On the seashore, upon an island, stood a village of the Maritime people. The village was very large, the houses were more numerous than the leaves on a tree. Several people began to talk among themselves. "Let us travel, that we may see all the wonders of the sea!" One of them was "a knowing one." 1 He knew all kinds of incantations, even the chief incantation of the Zyrian people. These Zyrian people were an ancient heathen tribe, who lived on the seashore. 2 All the other travelers were quite common people. They entered a skin boat and started off. After a long time the winds and the currents carried them toward an island. They landed at a safe place and walked along the shore. It was a broad strip of sand, and higher up was a steep bank of firm ground. On it were the houses of people. They climbed the bank, but the houses had disappeared. The entrances were not to be found. Only a number of willow bushes were scattered about and wherever they stepped, or wherever they put their feet a great clamoring of children came up from underground. The whole
bank resounded with the noise of their voices. At last they found an entrance among the roots of a willow bush, and entered a house, which lay entirely underground. The people bade them welcome, and gave them food and drink. These people were Polar Fox people. All of them were quite young and strong. Only one was an aged, decrepit old man who could hardly walk about, even with the help of his long staff. The other people soon went out; but the old man stayed behind, and immediately said to the guests, "O you Christians! 1 if you are such, indeed, do not stay here for a single night, but rather sail away. While walking above, you trod down ever so many Fox children. If you should stay here for a night, they would certainly kill you out of spite and revenge. Take warning and go away in time. So they entered their skin boat and sailed away. They moved on for a long time, and at last they saw another island. On that island was a village and some people were living there. In front of the island, in the sea, stood a tree of gigantic size, full of boughs. These boughs and branches were so close to one another, that not even a finger could be thrust in between them; and in the middle of the trunk there was an excrescence, ever so large. They stopped their skin boat and gazed at the new wonder. The tree stood bolt upright; then all at once it bowed down lower and lower, and at last was immersed in the water, boughs, excrescence, and all--and vanished from sight. Then they saw on shore a number of people, all one-sided, 2 running to and fro, and catching fish. They were just like ordinary men split in two. The two halves would meet and stick together and would become whole men. Then they would part again, and each half would race along the shore so swiftly that it would outrun a flying bird. These halves of men were catching fish in the following manner. They spread their fingers, ran down into the water and vanished in the sea. After a while they came back on a run and to every finger a fish was hanging. They caught the fish with their fingers. After that the big tree would also emerge from the water, bough after bough, and stand straight up again, as before; but it would be thoroughly white from the mass of fish on it. Every little bough would have a fat fish hanging on it. The tree stood up and trembled, as if alive; and then all the fish were swung up to the excrescence, when they vanished. 3
The voyagers gazed upon these wonders, but, being afraid of the one-sided people, they did not land there, but sailed by. After a while they were carried off to still another island. They landed there, and walked along the shore. A village stood there, with numerous houses. They approached, and saw near the village, down the steep bank, a great mass oi food lying in heaps higher than a man's stature. It was mostly meat of wild reindeer. The people had neither anus nor urethra. They killed many wild reindeer. Then they cooked the meat in huge iron kettles. When it was done, they put the kettle under their bare armpits and kept it there for a while. They lived on the steam they inhaled through their armpits. After that they would turn the kettles over and throw all the meat down the bank. The voyagers felt very hungry, and wanted to eat of this strange refuse; but all of a sudden there came from the houses men with long staffs, who shouted to them, "Don't touch that meat! It is bad. Rather come here! We will give you good meat, we will feed you with clean provisions. That is offal!" 1 They entered the nearest house. The people of the island gave them the choicest meat and dried fat and brought in large bladders filled with pure oil. They ate heartily.

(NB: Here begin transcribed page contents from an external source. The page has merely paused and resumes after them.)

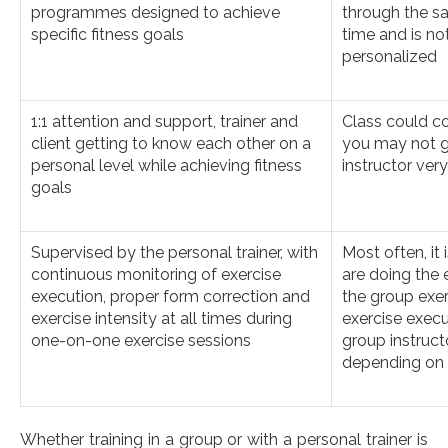
programmes designed to achieve
through the s
specific fitness goals
time and is no
personalized
1:1 attention and support, trainer and
Class could co
client getting to know each other on a
you may not g
personal level while achieving fitness
instructor very
goals
Supervised by the personal trainer, with
Most often, it
continuous monitoring of exercise
are doing the 
execution, proper form correction and
the group exer
exercise intensity at all times during
exercise execu
one-on-one exercise sessions
group instruc
depending on t
Whether training in a group or with a personal trainer is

An old man was sitting opposite them, and was all the time attentively watching their doings. "Ah!" said he, "so this is your manner of eating! It seems you relish it." The "knowing one," the man with incantations, wanted him to do the same. "Do try and have a morsel!" "I wish I could!" said the old man; "But you see yourself, with your own eyes that we have neither anus nor urethra. What, then, would become of, me?" The other one, however, did not desist. "Ah, father! Do take a morsel! I will arrange that you may enjoy it without danger." "Ah!" said the old man, "I have lived long enough; so let me try it once, though I die from it!", He took a small bit and swallowed it. "Ah! it is sweet." He took another piece, and by and by had eaten a large and hearty meal, in the manner of human beings. In due time, however, he felt uncomfortable, and shouted, "My buttocks prick me, my buttocks prick me!" Tears started from his eyes from pain. The man with incantations took a splinter of drift larch-wood and made it round and sharp-pointed. He pronounced several incantations over it, and then thrust it through the old man's breeches, thus making an anus for him. In a similar manner he made for him also a urethra. At the same moment the old man eased himself in both way and became like an ordinary man. But the others were without openings, as before.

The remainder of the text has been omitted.